Since 2001, has been successful as a professional trainer, guiding four boxers to world championships (WIBF Lightweight Champion Liz Mueller, WBA Junior Middleweight Champion Jose Antonio Rivera, IBO Super Bantamweight Champion Mike Oliver and WBC Light heavyweight Champion "Bad" Chad Dawson).

The crowning moment may have been when he masterfully guided Rivera to the WBA Junior Middleweight Championship, with a clear points victory on Showtime over defending champion Alejandro "Terra" Garcia.

Scully has also had a hand in the professional training of notable boxers Israel "Pito" Cardona, Matt Godfrey, "Sucra" Ray Olivera, Scott "The Sandman" Pemberton, Lawrence Clay-Bey, Matt Remillard, Francisco "The Wizard" Palacios and George "Monk" Foreman III.

The Iceman also assists in the training camps of former world amateur champion and now IBF light heavyweight world champion Artur Beterbiev, who fights out of Montreal, Canada by way of Chechnya (head trainer is Marc Ramsay).

He is considered an important part of the development of future WBC light heavyweight world champion "Bad" Chad Dawson. Scully first trained Dawson for three successful fights in 2004 and 2005 before unforeseen promotional problems caused Dawson to leave to train in Florida with Dan Birmingham.

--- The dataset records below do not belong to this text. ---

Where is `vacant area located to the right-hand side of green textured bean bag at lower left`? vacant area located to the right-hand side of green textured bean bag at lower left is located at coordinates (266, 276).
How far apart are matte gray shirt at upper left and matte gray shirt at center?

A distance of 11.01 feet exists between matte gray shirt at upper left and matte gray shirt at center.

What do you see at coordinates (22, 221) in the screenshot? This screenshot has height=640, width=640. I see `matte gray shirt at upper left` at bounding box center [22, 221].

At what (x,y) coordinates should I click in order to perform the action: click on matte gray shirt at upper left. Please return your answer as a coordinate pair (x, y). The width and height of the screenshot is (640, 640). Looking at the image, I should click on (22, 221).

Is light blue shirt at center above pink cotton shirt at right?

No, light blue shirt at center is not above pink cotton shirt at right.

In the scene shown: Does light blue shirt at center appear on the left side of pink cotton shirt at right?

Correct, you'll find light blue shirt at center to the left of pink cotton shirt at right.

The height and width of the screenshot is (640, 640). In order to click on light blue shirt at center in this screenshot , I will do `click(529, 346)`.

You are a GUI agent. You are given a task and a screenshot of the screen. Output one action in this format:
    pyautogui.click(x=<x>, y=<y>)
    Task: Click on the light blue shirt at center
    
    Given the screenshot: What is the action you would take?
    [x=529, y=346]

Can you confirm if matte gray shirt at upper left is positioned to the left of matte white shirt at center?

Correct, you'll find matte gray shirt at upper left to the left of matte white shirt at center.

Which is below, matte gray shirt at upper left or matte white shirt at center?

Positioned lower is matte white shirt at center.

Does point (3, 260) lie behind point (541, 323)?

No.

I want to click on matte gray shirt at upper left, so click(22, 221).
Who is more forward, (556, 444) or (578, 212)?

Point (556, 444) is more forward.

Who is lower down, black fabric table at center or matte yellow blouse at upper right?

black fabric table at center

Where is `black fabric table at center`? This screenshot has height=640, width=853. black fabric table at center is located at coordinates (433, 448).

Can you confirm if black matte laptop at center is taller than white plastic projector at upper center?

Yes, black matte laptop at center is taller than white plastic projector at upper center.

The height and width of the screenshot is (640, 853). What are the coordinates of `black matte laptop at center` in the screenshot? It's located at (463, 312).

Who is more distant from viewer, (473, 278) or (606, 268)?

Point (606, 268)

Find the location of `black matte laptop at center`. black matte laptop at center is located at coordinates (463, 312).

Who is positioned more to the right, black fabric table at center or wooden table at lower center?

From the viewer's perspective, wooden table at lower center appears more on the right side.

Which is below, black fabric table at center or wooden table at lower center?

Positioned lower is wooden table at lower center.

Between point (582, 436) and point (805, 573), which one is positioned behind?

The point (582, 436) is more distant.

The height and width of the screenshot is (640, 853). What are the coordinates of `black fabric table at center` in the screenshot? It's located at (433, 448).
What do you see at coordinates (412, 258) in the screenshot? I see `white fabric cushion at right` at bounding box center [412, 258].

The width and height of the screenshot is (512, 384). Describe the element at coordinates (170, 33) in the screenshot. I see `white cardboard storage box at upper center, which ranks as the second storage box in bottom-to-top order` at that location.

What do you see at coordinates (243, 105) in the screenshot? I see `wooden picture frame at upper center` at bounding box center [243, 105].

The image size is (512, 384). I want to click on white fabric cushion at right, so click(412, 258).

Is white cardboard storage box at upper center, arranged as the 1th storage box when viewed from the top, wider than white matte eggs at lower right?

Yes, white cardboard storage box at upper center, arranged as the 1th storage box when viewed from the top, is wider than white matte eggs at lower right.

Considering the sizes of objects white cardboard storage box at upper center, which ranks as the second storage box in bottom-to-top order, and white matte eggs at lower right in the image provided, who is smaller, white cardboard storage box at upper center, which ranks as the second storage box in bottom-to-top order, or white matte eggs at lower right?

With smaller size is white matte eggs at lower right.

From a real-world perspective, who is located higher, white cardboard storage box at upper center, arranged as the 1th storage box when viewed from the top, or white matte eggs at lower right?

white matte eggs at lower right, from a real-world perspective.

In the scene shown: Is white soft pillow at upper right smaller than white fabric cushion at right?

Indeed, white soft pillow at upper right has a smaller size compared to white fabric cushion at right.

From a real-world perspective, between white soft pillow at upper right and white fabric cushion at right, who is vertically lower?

Scully and Dawson, however, reunited as a team early in the summer of 2011. Scully later guided Dawson to the biggest win of his professional career on April 28, 2012 at the legendary Boardwalk Hall in Atlantic City, New Jersey. The HBO televised matchup saw Dawson capture a 12-round decision to take the WBC Light heavyweight title from legendary champion Bernard "The Executioner" Hopkins. Notably, when Dawson seemingly began to mentally falter at the halfway point of the match, Scully masterfully kept the challenger steady, focused and on track between rounds. The exceptional cornerwork was properly noted by HBO's ringside broadcast team of Larry Merchant, Emanuel Steward and Jim Lampley.

Known for his insightful takes on the sport of boxing, especially his corner work between rounds of televised fights, Scully has written a highly praised boxing book entitled, "The Iceman Diaries" that details his life within the sport. He appears often on ESPN Classic, working alongside Joe Tessitore, as a ringside analyst for that network's ESPN Classic Boxing Series.

A frequent and widely acclaimed columnist for Britain's "Boxing News" magazine, Scully has also been featured several times on ESPN News, before and after major fights, previewing and analyzing the action, including Pay-Per-View battles between Floyd Mayweather Jr. and Shane Mosley, and Manny Pacquiao and Miguel Cotto.

In 2015 Scully joined the cast of the Nuvo-TV boxing reality show "KNOCKOUT" alongside Roy Jones Jr., Floyd Mayweather Sr. and Sugar Shane Mosley.

Scully was inducted into the Connecticut Boxing Hall of Fame in November 2009 at the Mohegan Sun Casino. He was also inducted into the Billy C. Boxing Hall of Fame (along with Ernie Shavers and Marlon Starling) at South Glens Falls, New York on November 19, 2011.